Small action between York and Lancaster

Yesyerday saw the gathering of the T.W.A.T.S. for the March meeting at our usual haunt and watering hole. As I mentioned in the previous post the game was to be a 40mm Wars of the Roses encounter.
 I decided to use Tony Clipsom's "Foray" ruleset for the reasons outlined in the previous post.
 I've concluded that  my biggest bitch with the whole rampant system - the 2 versions I have being Lion Rampant and Pikmans Lament- is organisational  rather than the actual "game mechanisms". But having said that I realise as I type that in those 2 sets the silly non-historical  organisations are PART of the game mechanism  which for me makes a total non- starter when those organisations are as ridiculous (in historical terms) as the "Rampant" ones are.

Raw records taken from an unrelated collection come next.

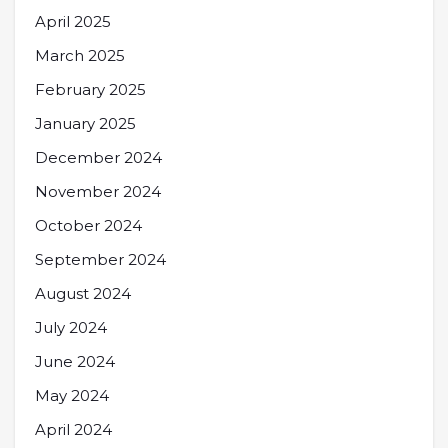
April 2025
March 2025
February 2025
January 2025
December 2024
November 2024
October 2024
September 2024
August 2024
July 2024
June 2024
May 2024
April 2024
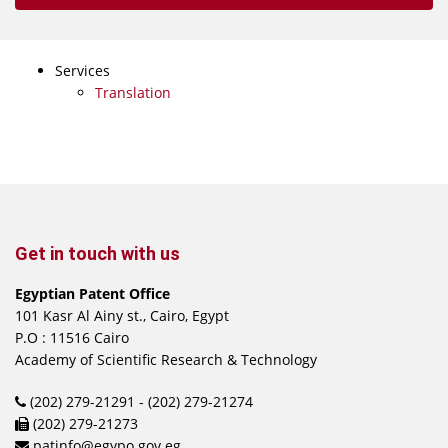
Services
Translation
Get in touch with us
Egyptian Patent Office
101 Kasr Al Ainy st., Cairo, Egypt
P.O : 11516 Cairo
Academy of Scientific Research & Technology
(202) 279-21291 - (202) 279-21274
(202) 279-21273
patinfo@egypo.gov.eg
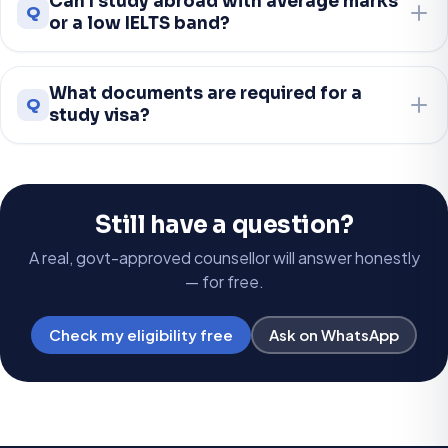
Can I study abroad with average marks
Q
or a low IELTS band?
What documents are required for a
Q
study visa?
Still have a question?
A real, govt-approved counsellor will answer honestly
— for free.
Check my eligibility free
Ask on WhatsApp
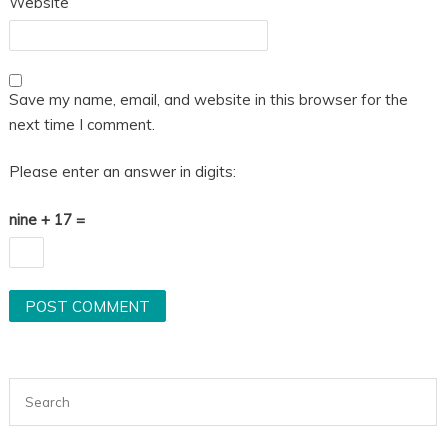
Website
Save my name, email, and website in this browser for the
next time I comment.
Please enter an answer in digits:
nine + 17 =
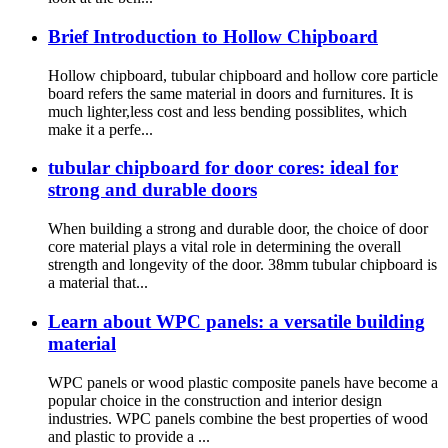
Brief Introduction to Hollow Chipboard
Hollow chipboard, tubular chipboard and hollow core particle
board refers the same material in doors and furnitures. It is
much lighter,less cost and less bending possiblites, which
make it a perfe...
tubular chipboard for door cores: ideal for
strong and durable doors
When building a strong and durable door, the choice of door
core material plays a vital role in determining the overall
strength and longevity of the door. 38mm tubular chipboard is
a material that...
Learn about WPC panels: a versatile building
material
WPC panels or wood plastic composite panels have become a
popular choice in the construction and interior design
industries. WPC panels combine the best properties of wood
and plastic to provide a ...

Obviously medieval small unit organisation - laregly decimal . The English for example had under officers called Vintenars (leader of 20) and cantanars (leaders of 100) and of course there were companies of 20 or 50 in other armies as well as the smaller "organisations" of lower retinues- so the base everything around 6 and 12 whilst saying almost in the same breath that one  model soldier is one man is of course total cobblers. The same basic premise holds for lament and no 17th century organisations were NOT based on 6 and 12  though it holds slightly better here than in the medieval period since quite often  in the ECW a "file" was actually 6 men- though sometimes it was 8 or 10 men to the file. Of course that did not always obtain in other armies.
Shaun site behind his Yorkist forces drawn up on their hill. 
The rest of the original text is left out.